I’m sure there are many reasons. It’s not that the information isn’t available. It is, but it’s locked up in an earlier paradigm of hobby activity: the magazine. I hesitate to be critical of The Writing Equipment Society, an estimable organisation much loved by a large and wide membership. The best British research and writing on pens goes into their magazine, and there it sits, in dead print. The only way to access the wealth of knowledge that the WES has accrued over the years would be to buy all the back issues, an impossibly expensive exercise. How much better served would we all be if that treasure-house of knowledge was web-based!

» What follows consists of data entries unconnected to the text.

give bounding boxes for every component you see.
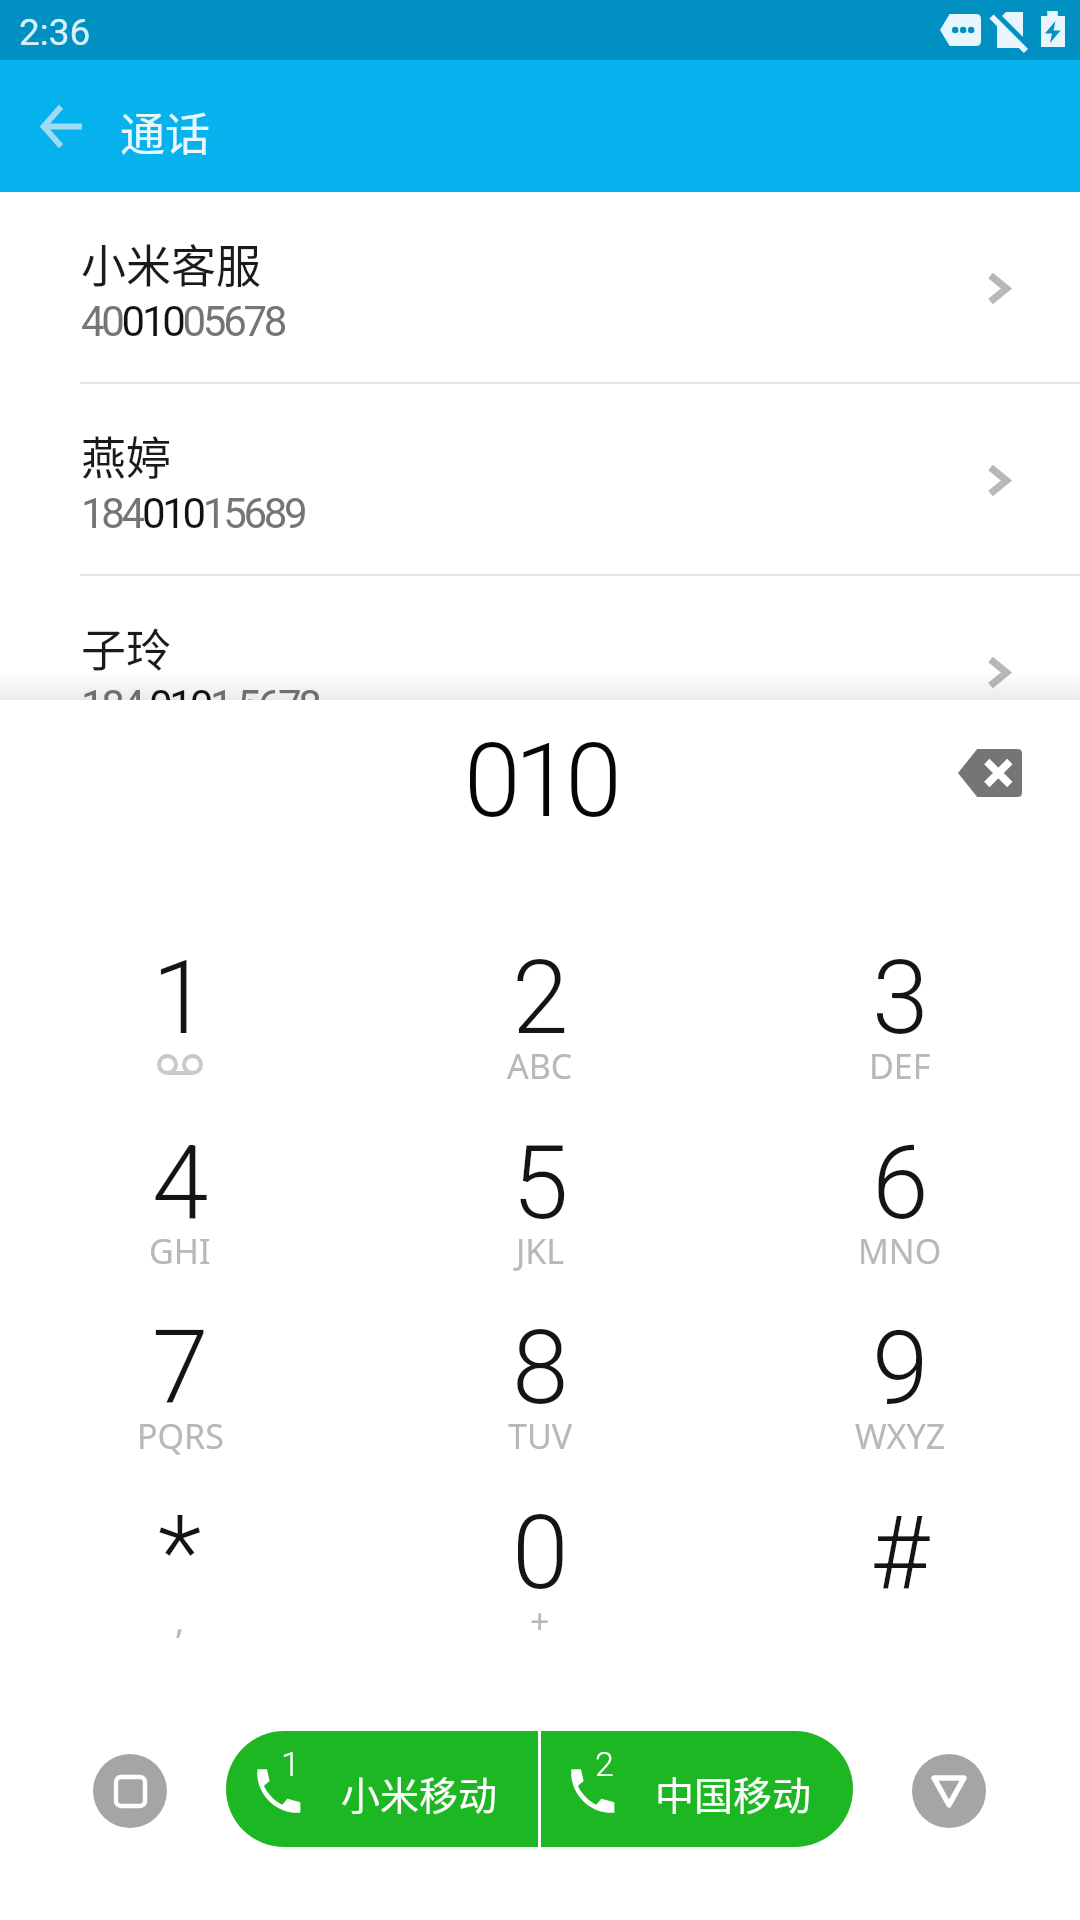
staticText: 2:36 <box>19 11 91 54</box>
staticText: 1 <box>281 1744 300 1784</box>
button[interactable]: 1 <box>0 938 360 1123</box>
button[interactable]: 燕婷 <box>0 384 1080 576</box>
staticText: 6 <box>872 1123 929 1243</box>
button[interactable]: 5 <box>360 1123 720 1308</box>
staticText: 通话 <box>120 99 211 164</box>
staticText: 中国移动 <box>655 1765 812 1821</box>
button[interactable]: 7 <box>0 1308 360 1493</box>
staticText: TUV <box>508 1413 573 1459</box>
staticText: MNO <box>858 1228 942 1274</box>
staticText: 8 <box>512 1308 569 1428</box>
button[interactable]: 6 <box>720 1123 1080 1308</box>
staticText: 燕婷 <box>81 423 172 488</box>
staticText: WXYZ <box>855 1413 946 1459</box>
staticText: , <box>175 1598 185 1644</box>
staticText: DEF <box>869 1043 931 1089</box>
staticText: GHI <box>149 1228 211 1274</box>
staticText: 7 <box>152 1308 209 1428</box>
button[interactable]: 3 <box>720 938 1080 1123</box>
staticText: 1 <box>152 938 209 1058</box>
staticText: 010 <box>464 721 616 841</box>
staticText: 18401015689 <box>81 489 305 538</box>
staticText: 4 <box>152 1123 209 1243</box>
button[interactable]: 2 <box>360 938 720 1123</box>
staticText: 5 <box>512 1123 569 1243</box>
button[interactable]: 8 <box>360 1308 720 1493</box>
staticText: ABC <box>507 1043 573 1089</box>
staticText: PQRS <box>137 1413 224 1459</box>
staticText: 0 <box>512 1493 569 1613</box>
button[interactable]: Back <box>9 74 113 178</box>
button[interactable]: 2 <box>540 1731 853 1847</box>
staticText: 子玲 <box>81 615 172 680</box>
button[interactable]: 4 <box>0 1123 360 1308</box>
button[interactable]: * <box>0 1493 360 1678</box>
staticText: 小米客服 <box>81 231 262 296</box>
staticText: 2 <box>512 938 569 1058</box>
staticText: 9 <box>872 1308 929 1428</box>
button[interactable]: 小米客服 <box>0 192 1080 384</box>
staticText: # <box>870 1493 930 1613</box>
button[interactable]: 9 <box>720 1308 1080 1493</box>
button[interactable]: 子玲 <box>0 576 1080 768</box>
button[interactable]: 1 <box>226 1731 539 1847</box>
staticText: JKL <box>516 1228 565 1274</box>
staticText: + <box>530 1598 550 1644</box>
staticText: * <box>158 1493 202 1613</box>
button[interactable]: # <box>720 1493 1080 1678</box>
button[interactable]: Recents <box>93 1754 167 1828</box>
staticText: 184 0101 5678 <box>81 681 319 730</box>
staticText: 2 <box>595 1744 614 1784</box>
staticText: 小米移动 <box>341 1765 498 1821</box>
button[interactable]: 0 <box>360 1493 720 1678</box>
button[interactable]: Delete <box>942 725 1038 821</box>
staticText: 3 <box>872 938 929 1058</box>
button[interactable]: Hide keypad <box>912 1754 986 1828</box>
staticText: 4001005678 <box>81 297 285 346</box>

I cannot compete with the historical rigour of Donahaye or Fischier, nor with the breadth and depth of scholarship in the WES Journal, but I am not discouraged. I am no historian but I have maintained an interest in fountain pens for several decades. It would be nice if I could cite sound sources for every statement I make, but usually I can’t. The snippets of information I string together about the various pen manufacturers come in part from my reading, but much more from the pens themselves and from discussions with other collectors and repairers. I try to be accurate but sometimes I have to speculate, though I try to do so responsibly. In the end, if what I have written here will give someone a clue about their recently-acquired old pen I am satisfied. If my statements give rise to discussion that furthers our knowledge, I will be delighted.

The Mabie Todd Blackbird Self-Filling Pen 1914-1925

In the hierarchy of Mabie Todd pens, Swan was the top and Blackbird came next. There must have been a degree of crossover though, in price at least, at the bottom of the Swan range and the top of the Blackbirds. The decision to buy a Blackbird might not just have been made on price alone, but on actual preference for the style of the pen, because there have always been some pretty nice Blackbirds. This Blackbird Self-Filling Pen, made in the years 1914 to 1925, isn’t exactly an economy model. True, the barrel bands are plated rather than solid gold as they might have been from the middle of the Swan range upwards, but it is nonetheless a prestigious pen.

These no-number Self-Filling Pens closely resemble the BB2/60. They pre-date that model, but, so far as I can see, they overlap and must have been on sale at the same time by the 1920s. They’re not quite the same; the shape of the cap differs slightly, with the Self-Filling Pen’s cap tapering more elegantly toward the barrel. This particular example was well but carefully used. Though there is some wear on the rearmost barrel band, otherwise the pen is immaculate and the black chased hard rubber is unfaded. It is a large pen, measuring 13.5cm capped and 16.4cm posted. As usual with Blackbirds of this period, the manufacturing quality of the barrel, cap, section and feed is the equal of any Swan, but a saving is made on the nib. Blackbird nibs are shorter in the shank than Swan nibs and the gold is thinner. In use, they are superb nibs, almost invariably with some degree of flexibility, but a light touch is advised because with the thinner material it is possible to bend or crack the nib.

These early Blackbirds are among the great flat-top classics. Many are, like this one, clipless but some have inserted clips. I’ve even seen a couple with riveted clips, and I suspect that these were after-market add-ons. Big, but light and well-balanced, these pens make practical and enjoyable daily writers.